#### Problem details
Identical copies of all the records below are needed.

#### Supplied material
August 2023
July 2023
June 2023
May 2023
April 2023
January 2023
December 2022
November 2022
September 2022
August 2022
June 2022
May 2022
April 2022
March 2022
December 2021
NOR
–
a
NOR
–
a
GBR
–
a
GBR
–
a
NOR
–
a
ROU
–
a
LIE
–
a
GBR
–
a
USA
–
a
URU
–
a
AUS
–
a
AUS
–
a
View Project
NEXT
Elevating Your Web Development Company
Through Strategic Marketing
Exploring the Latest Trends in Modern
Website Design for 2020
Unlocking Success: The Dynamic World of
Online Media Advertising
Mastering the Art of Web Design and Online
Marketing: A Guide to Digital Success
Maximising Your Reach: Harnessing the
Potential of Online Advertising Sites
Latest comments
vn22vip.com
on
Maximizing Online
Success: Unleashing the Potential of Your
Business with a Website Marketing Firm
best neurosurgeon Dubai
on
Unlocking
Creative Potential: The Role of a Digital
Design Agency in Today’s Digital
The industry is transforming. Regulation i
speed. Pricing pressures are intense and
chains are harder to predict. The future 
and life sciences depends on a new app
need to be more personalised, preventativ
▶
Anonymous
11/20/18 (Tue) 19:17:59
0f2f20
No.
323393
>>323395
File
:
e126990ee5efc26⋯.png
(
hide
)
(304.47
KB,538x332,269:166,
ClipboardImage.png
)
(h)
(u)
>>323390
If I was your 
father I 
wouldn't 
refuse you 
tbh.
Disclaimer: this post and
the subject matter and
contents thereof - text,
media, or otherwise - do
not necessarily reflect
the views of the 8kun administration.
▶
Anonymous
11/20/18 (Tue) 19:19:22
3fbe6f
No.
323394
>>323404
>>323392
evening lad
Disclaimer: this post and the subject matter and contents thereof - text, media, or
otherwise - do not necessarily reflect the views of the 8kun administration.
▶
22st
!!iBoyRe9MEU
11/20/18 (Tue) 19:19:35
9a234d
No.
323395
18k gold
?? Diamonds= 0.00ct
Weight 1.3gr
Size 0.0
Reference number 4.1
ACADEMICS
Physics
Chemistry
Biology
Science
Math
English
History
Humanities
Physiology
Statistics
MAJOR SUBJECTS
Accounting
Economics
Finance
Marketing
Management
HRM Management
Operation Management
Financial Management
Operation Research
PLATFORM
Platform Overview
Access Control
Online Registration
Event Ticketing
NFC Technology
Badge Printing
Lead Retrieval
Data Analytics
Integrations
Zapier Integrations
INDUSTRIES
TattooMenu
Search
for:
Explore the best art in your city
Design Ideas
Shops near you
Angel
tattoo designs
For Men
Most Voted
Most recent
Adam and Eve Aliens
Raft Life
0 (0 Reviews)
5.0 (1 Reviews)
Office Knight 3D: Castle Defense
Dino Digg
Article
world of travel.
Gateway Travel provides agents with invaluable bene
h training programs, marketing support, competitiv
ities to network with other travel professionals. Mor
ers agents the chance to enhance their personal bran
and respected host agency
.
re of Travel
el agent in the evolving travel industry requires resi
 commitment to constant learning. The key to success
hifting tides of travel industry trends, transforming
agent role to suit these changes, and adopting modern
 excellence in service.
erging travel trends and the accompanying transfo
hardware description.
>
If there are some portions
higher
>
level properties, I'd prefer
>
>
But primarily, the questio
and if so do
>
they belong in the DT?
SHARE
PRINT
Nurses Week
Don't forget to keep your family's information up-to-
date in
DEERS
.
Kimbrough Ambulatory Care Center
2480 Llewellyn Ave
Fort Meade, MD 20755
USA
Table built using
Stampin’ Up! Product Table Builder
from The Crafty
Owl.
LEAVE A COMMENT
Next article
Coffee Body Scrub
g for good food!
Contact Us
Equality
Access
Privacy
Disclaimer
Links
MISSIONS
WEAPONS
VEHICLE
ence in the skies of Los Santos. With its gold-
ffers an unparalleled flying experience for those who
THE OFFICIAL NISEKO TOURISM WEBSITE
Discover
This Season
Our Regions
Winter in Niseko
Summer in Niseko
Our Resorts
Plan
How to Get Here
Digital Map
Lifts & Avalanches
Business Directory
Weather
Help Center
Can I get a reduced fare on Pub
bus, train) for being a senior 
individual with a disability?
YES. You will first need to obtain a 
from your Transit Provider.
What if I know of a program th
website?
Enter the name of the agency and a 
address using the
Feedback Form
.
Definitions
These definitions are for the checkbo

#### Answer section
August 2023
July 2023
June 2023
May 2023
April 2023
January 2023
December 2022
November 2022
September 2022
August 2022
June 2022
May 2022
April 2022
March 2022
December 2021
NOR
–
a
NOR
–
a
GBR
–
a
GBR
–
a
NOR
–
a
ROU
–
a
LIE
–
a
GBR
–
a
USA
–
a
URU
–
a
AUS
–
a
AUS
–
a
View Project
NEXT
Elevating Your Web Development Company
Through Strategic Marketing
Exploring the Latest Trends in Modern
Website Design for 2020
Unlocking Success: The Dynamic World of
Online Media Advertising
Mastering the Art of Web Design and Online
Marketing: A Guide to Digital Success
Maximising Your Reach: Harnessing the
Potential of Online Advertising Sites
Latest comments
vn22vip.com
on
Maximizing Online
Success: Unleashing the Potential of Your
Business with a Website Marketing Firm
best neurosurgeon Dubai
on
Unlocking
Creative Potential: The Role of a Digital
Design Agency in Today’s Digital
The industry is transforming. Regulation i
speed. Pricing pressures are intense and
chains are harder to predict. The future 
and life sciences depends on a new app
need to be more personalised, preventativ
▶
Anonymous
11/20/18 (Tue) 19:17:59
0f2f20
No.
323393
>>323395
File
:
e126990ee5efc26⋯.png
(
hide
)
(304.47
KB,538x332,269:166,
ClipboardImage.png
)
(h)
(u)
>>323390
If I was your 
father I 
wouldn't 
refuse you 
tbh.
Disclaimer: this post and
the subject matter and
contents thereof - text,
media, or otherwise - do
not necessarily reflect
the views of the 8kun administration.
▶
Anonymous
11/20/18 (Tue) 19:19:22
3fbe6f
No.
323394
>>323404
>>323392
evening lad
Disclaimer: this post and the subject matter and contents thereof - text, media, or
otherwise - do not necessarily reflect the views of the 8kun administration.
▶
22st
!!iBoyRe9MEU
11/20/18 (Tue) 19:19:35
9a234d
No.
323395
18k gold
?? Diamonds= 0.00ct
Weight 1.3gr
Size 0.0
Reference number 4.1
ACADEMICS
Physics
Chemistry
Biology
Science
Math
English
History
Humanities
Physiology
Statistics
MAJOR SUBJECTS
Accounting
Economics
Finance
Marketing
Management
HRM Management
Operation Management
Financial Management
Operation Research
PLATFORM
Platform Overview
Access Control
Online Registration
Event Ticketing
NFC Technology
Badge Printing
Lead Retrieval
Data Analytics
Integrations
Zapier Integrations
INDUSTRIES
TattooMenu
Search
for:
Explore the best art in your city
Design Ideas
Shops near you
Angel
tattoo designs
For Men
Most Voted
Most recent
Adam and Eve Aliens
Raft Life
0 (0 Reviews)
5.0 (1 Reviews)
Office Knight 3D: Castle Defense
Dino Digg
Article
world of travel.
Gateway Travel provides agents with invaluable bene
h training programs, marketing support, competitiv
ities to network with other travel professionals. Mor
ers agents the chance to enhance their personal bran
and respected host agency
.
re of Travel
el agent in the evolving travel industry requires resi
 commitment to constant learning. The key to success
hifting tides of travel industry trends, transforming
agent role to suit these changes, and adopting modern
 excellence in service.
erging travel trends and the accompanying transfo
hardware description.
>
If there are some portions
higher
>
level properties, I'd prefer
>
>
But primarily, the questio
and if so do
>
they belong in the DT?
SHARE
PRINT
Nurses Week
Don't forget to keep your family's information up-to-
date in
DEERS
.
Kimbrough Ambulatory Care Center
2480 Llewellyn Ave
Fort Meade, MD 20755
USA
Table built using
Stampin’ Up! Product Table Builder
from The Crafty
Owl.
LEAVE A COMMENT
Next article
Coffee Body Scrub
g for good food!
Contact Us
Equality
Access
Privacy
Disclaimer
Links
MISSIONS
WEAPONS
VEHICLE
ence in the skies of Los Santos. With its gold-
ffers an unparalleled flying experience for those who
THE OFFICIAL NISEKO TOURISM WEBSITE
Discover
This Season
Our Regions
Winter in Niseko
Summer in Niseko
Our Resorts
Plan
How to Get Here
Digital Map
Lifts & Avalanches
Business Directory
Weather
Help Center
Can I get a reduced fare on Pub
bus, train) for being a senior 
individual with a disability?
YES. You will first need to obtain a 
from your Transit Provider.
What if I know of a program th
website?
Enter the name of the agency and a 
address using the
Feedback Form
.
Definitions
These definitions are for the checkbo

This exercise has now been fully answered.